Aberdeen Rape Trial Tests Army's Credibility

There is more at stake in the court martial starting today at Maryland's Aberdeen Proving Ground than just the fate of Staff Sgt. Delmar Simpson.

The sergeant whose case sparked the biggest sex scandal in US Army history stands trial for allegedly raping six female trainees under his command. And as the case unfolds, men and women in the armed forces will be watching the proceedings closely to determine the credibility of the Army's response to the scandal.

Some analysts warn that if the evidence against Sergeant Simpson is strong and yet he is acquitted or receives a light sentence, the case will send a powerful message that the Army isn't serious about protecting female soldiers from sexual harassment and even rape.

Others question whether Simpson can receive a fair trial at a time when senior Army officials are scrambling to prevent the scandal from reaching the proportions of the Navy's Tailhook scandal of 1991.

"It is a pattern in all services to conduct showcase prosecutions, pointing to them and saying, 'See, we are addressing and solving this problem,' " says Cathy Gilbert of the Military Law Task Force in San Diego. "This does not always make for an impartial trial."

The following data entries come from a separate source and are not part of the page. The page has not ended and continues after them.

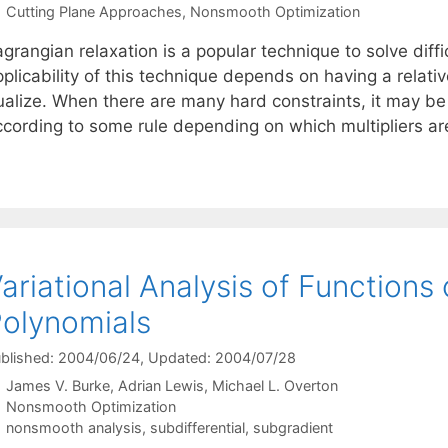
Categories
Cutting Plane Approaches
,
Nonsmooth Optimization
grangian relaxation is a popular technique to solve diff
plicability of this technique depends on having a relati
ualize. When there are many hard constraints, it may be 
ccording to some rule depending on which multipliers ar
ariational Analysis of Functions 
olynomials
blished: 2004/06/24
, Updated: 2004/07/28
James V. Burke
Adrian Lewis
Michael L. Overton
Categories
Nonsmooth Optimization
Tags
nonsmooth analysis
,
subdifferential
,
subgradient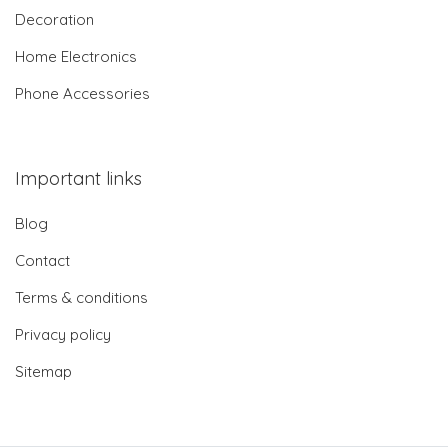
Decoration
Home Electronics
Phone Accessories
Important links
Blog
Contact
Terms & conditions
Privacy policy
Sitemap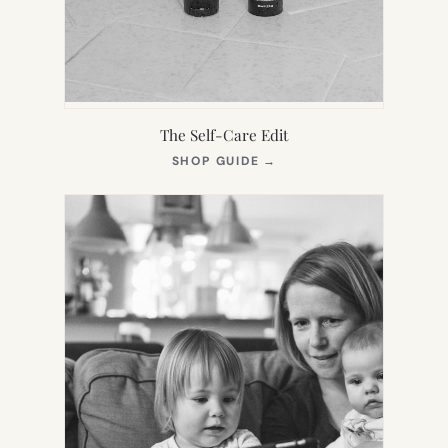
The Self-Care Edit
(OPENS
SHOP GUIDE
→
IN
NEW
TAB)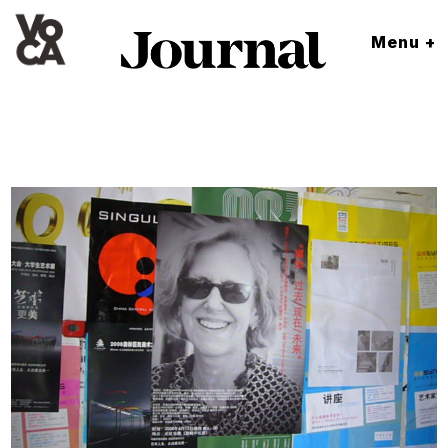
Menu +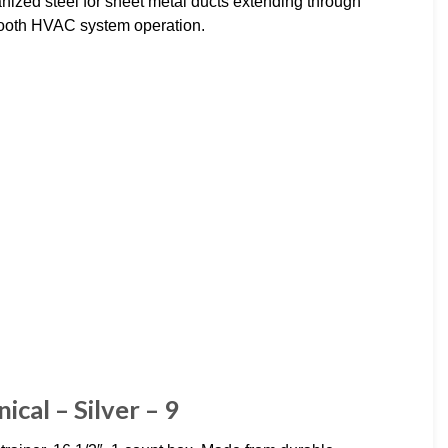
ized steel for sheet metal ducts extending through
smooth HVAC system operation.
ical – Silver – 9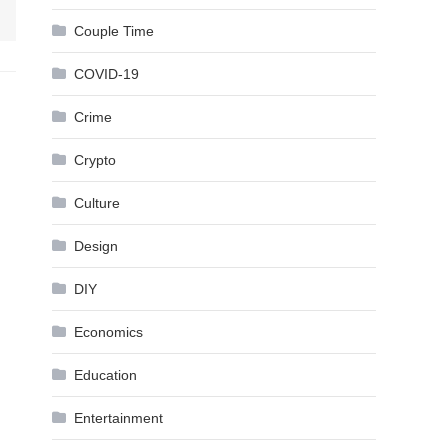
Couple Time
COVID-19
Crime
Crypto
Culture
Design
DIY
Economics
Education
Entertainment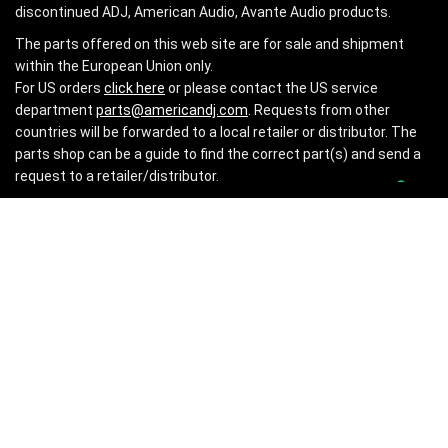
discontinued ADJ, American Audio, Avante Audio products.
The parts offered on this web site are for sale and shipment
within the European Union only.
For US orders
click here
or please contact the US service
department
parts@americandj.com
. Requests from other
countries will be forwarded to a local retailer or distributor. The
parts shop can be a guide to find the correct part(s) and send a
request to a retailer/distributor.
INFORMATION
About Us
Privacy Policy
Impressum
CONTACT US
Shipping Information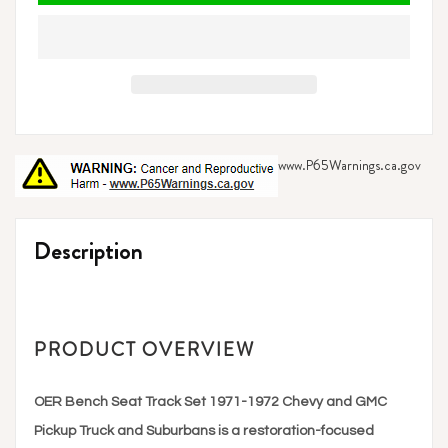
www.P65Warnings.ca.gov
Adding
product
Description
to
your
cart
PRODUCT OVERVIEW
OER Bench Seat Track Set 1971-1972 Chevy and GMC
Pickup Truck and Suburbans is a restoration-focused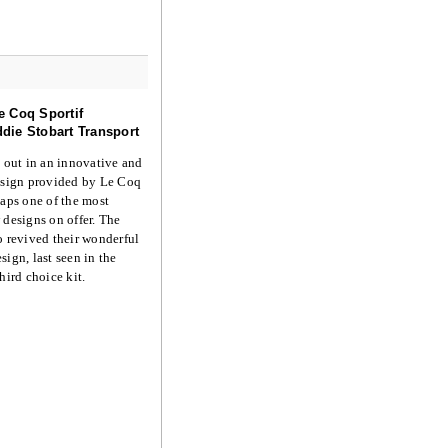
e Coq Sportif
die Stobart Transport
n out in an innovative and
design provided by Le Coq
haps one of the most
 designs on offer. The
o revived their wonderful
sign, last seen in the
hird choice kit.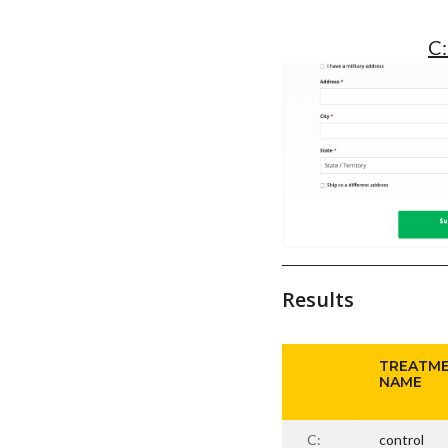
C:
Results
TREATM
NAME
C:
control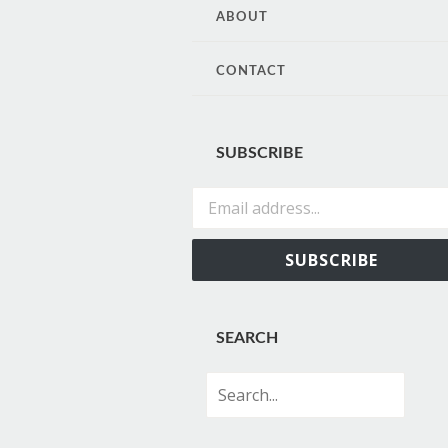
CONTENT
ABOUT
CONTACT
SUBSCRIBE
Email address...
SUBSCRIBE
SEARCH
Search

When details of Simpson's case were disclosed in November, top Army officials announced that sexual misconduct would not be tolerated.

Experienced military defense attorneys say comments by Army Secretary Togo West and commanders may have created an atmosphere in the Army that made it impossible for the Simpson case to be treated with fairness. They say it suggests the Army has a vested interest in a conviction, rather than the impartial pursuit of justice.

"It is a huge issue," says Charles Gittins, a defense attorney who specializes in military trials.

Following initial disclosures of alleged sexual misconduct at Aberdeen, Army officials announced that there would be a full investigation. They also set up a panel to determine if any systemic problems were causing the alleged misconduct.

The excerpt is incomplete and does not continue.